La nomination de Matar Mbaye, militant de l’APR et de Benno Bokk Yakaar (BBY), au poste de Délégué départemental de la SONAGED à Ziguinchor, suivie de celle de Tombon Gueye, ancien maire de Diembéring et ex-responsable du PDS ayant rallié BBY, comme Délégué départemental à Oussouye, a agi comme un véritable électrochoc. Pour la jeunesse engagée aux côtés du projet porté par PASTEF, ces décisions sont perçues comme un recyclage assumé de figures de l’ancien régime, au détriment de militants qui ont été en première ligne durant les années de lutte.
Dans leurs communiqués, les sections départementales de la JPS dénoncent une logique qu’elles jugent incompréhensible, injuste et politiquement dangereuse. Elles rappellent que la jeunesse patriotique a payé un lourd tribut dans le combat pour l’alternance : répression, arrestations arbitraires, violences, pertes en vies humaines. À Ziguinchor notamment, la mémoire de dizaines de jeunes tombés lors des manifestations reste vive, rendant d’autant plus difficile l’acceptation de nominations accordées à ceux qui défendaient hier encore un système rejeté par le peuple.
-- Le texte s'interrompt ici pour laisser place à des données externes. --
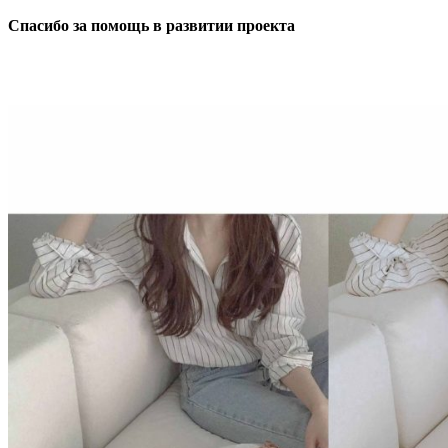
Спасибо за помощь в развитии проекта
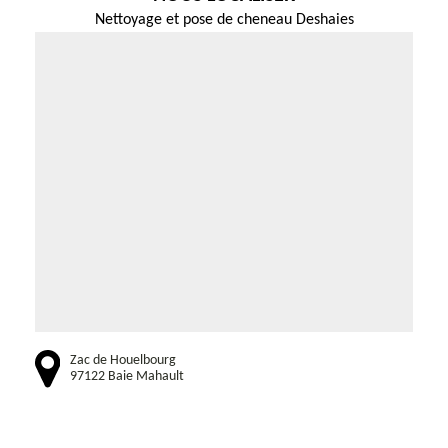
Nettoyage et pose de cheneau Deshaies
Zac de Houelbourg
97122 Baie Mahault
Au-delà des personnes nommées, c’est la méthode et le message politique envoyé qui sont remis en cause. La JPS estime être réduite à un simple outil de mobilisation électorale, sollicité dans les moments de combat, mais écarté dès qu’il s’agit de gouvernance, de gestion et de reconnaissance du mérite. « On ne peut pas utiliser la jeunesse pour conquérir le pouvoir, puis l’exclure de la gestion des affaires publiques », martèlent plusieurs responsables dans leurs déclarations.
Ces tensions interviennent dans un contexte politique déjà marqué par des divergences perceptibles au sommet de l’État, notamment entre le tandem Ousmane Sonko – Bassirou Diomaye Faye. Dans ce climat, les choix opérés par le Directeur général de la SONAGED interrogent. Pour de nombreux militants et observateurs, une question revient avec insistance : à quoi joue réellement Khalifa Ababacar Sarr ? S’agit-il de simples décisions administratives, ou d’un positionnement politique délibéré qui s’éloigne de l’esprit de rupture et de justice porté par le projet victorieux ?
En l’état, ces nominations sont vécues par la jeunesse patriotique comme un signal négatif, voire comme une trahison morale et politique. Elles nourrissent un sentiment de marginalisation susceptible d’alimenter la démobilisation d’une base militante déjà éprouvée. Face à la montée de la contestation, la balle semble désormais dans le camp du Directeur général de la SONAGED et des autorités compétentes, appelées à clarifier leurs choix et à restaurer la confiance avec une jeunesse qui réclame, non des privilèges, mais respect, reconnaissance et équité.
Car, comme le rappellent avec insistance les militants de la JPS, on ne bâtit pas une rupture crédible en recyclant les symboles du système que le peuple a voulu tourner définitivement la page.